There has certainly been progress -- but it has come at a price. Since 1992, the average life expectancy for the world's seven billion people has increased by three and a half years. And despite adding 1.5 billion people since the Earth Summit, the world now produces enough food to feed everyone -- although not everyone has access to that food. Today, 27 percent of the world's population lives in absolute poverty, down from 46 percent in 1990.

At the same time, carbon dioxide emissions have increased by 38 percent since 1990. In the oceans, about 85 percent of all fish stocks are now overexploited, depleted, recovering or fully depleted. And close to two-thirds of the services provided by nature for human benefit are in decline, mostly due to habitat loss.

What all this suggests is that more people in the world are living better, but that the natural world that underpins this prosperity is constantly being eroded. There is, however, an alternative, and that brings us back to Agenda 21, which provided the general directions to balance our pursuit of prosperity and improved well-being with the protection of our environment.
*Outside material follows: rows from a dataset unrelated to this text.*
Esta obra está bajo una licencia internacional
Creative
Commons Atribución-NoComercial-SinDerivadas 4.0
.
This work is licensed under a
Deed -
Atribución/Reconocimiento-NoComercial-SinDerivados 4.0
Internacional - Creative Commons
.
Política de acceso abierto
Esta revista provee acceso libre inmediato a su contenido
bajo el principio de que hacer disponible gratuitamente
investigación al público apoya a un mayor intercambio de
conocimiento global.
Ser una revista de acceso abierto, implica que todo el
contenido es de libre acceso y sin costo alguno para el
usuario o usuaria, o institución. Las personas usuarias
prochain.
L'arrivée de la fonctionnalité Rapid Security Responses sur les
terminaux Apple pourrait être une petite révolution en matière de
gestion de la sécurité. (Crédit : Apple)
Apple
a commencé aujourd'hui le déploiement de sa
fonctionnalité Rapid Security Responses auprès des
UN Secretary-General Ban Ki-moon put it this way: "For most of the last century, economic growth was fuelled by what seemed to be a certain truth: the abundance of natural resources. We mined our way to growth. We burned our way to prosperity. We believed in consumption without consequences. Those days are gone."
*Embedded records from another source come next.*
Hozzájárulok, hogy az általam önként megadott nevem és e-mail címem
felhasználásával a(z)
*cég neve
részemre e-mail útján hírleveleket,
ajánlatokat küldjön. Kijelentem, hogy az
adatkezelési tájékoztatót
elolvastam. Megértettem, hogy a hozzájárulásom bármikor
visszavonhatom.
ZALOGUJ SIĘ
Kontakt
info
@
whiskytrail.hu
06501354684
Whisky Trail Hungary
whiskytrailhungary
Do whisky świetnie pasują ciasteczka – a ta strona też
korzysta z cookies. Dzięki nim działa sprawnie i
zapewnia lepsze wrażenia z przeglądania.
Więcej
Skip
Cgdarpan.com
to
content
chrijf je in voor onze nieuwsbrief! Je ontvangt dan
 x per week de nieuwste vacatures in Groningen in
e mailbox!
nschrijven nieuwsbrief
He added, "In the 21st century, supplies are running short and the global thermostat is running high. Climate change is also showing us that the old model is more than obsolete. It has rendered it extremely dangerous. Over time, that model is a recipe for national disaster. It is a global suicide pact."

Why then, have we not enthusiastically taken the path toward sustainability? According to the UN High-Level Panel on Global Sustainability, the biggest reason why sustainable development has not been put into action is that it has never been incorporated into the national and international policy debates. Most economic decision-makers, the Panel says, simply believe that sustainability is extraneous to their core responsibilities. Moreover, the lack of a set of indicators agreed upon by all countries has meant that the concept of sustainability has been used for many different things, making a global report difficult to compile.

But this lack of interest is only part of the problem. Sustainability gets lots of attention from other sources, but their portrayal of the concept defies reality. There is a growing movement by those who charge that sustainability and Agenda 21 are a direct assault on their lifestyle and freedoms. Armed with a bewildering array of false assertions, these detractors claim that Agenda 21 and sustainability is some sort of code for global government. They see in it a treaty that calls for the confiscation of private property and the loss of personal freedom, and they describe it as secular environmentalist extremism run amok. They have even charged that a program to encourage bicycle use was part of a strategy to rein in American cities under a United Nations treaty.

There are several crucial points that these critics conveniently disregard. They don't mention, for instance, that Agenda 21 is not a legally binding treaty. Or that it was unanimously agreed to by all countries representing virtually every type of government and economic system. Or that sustainability actually represents greater freedom, greater decision-making at the community level and greater opportunities for prosperity.

These movements, however, do not occur in isolation. The attacks on Agenda 21 are remarkably similar to the full-throated climate change denial movement that has seriously impeded progress on that issue.

This June, the UN is bringing the world together in Rio de Janeiro, Brazil, to launch a new drive to decisively reorient ourselves in a more sustainable direction. More than a hundred world leaders will be joined by CEOs and other business executives, as well as legions of community activists and other concerned members of society, and together they will make decisions and announce commitments that will move us toward the future we want. Rio+20 provides the opportunity to transform the global conversation into one of action on sustainability -- to depart from business as usual and take the road so far not travelled.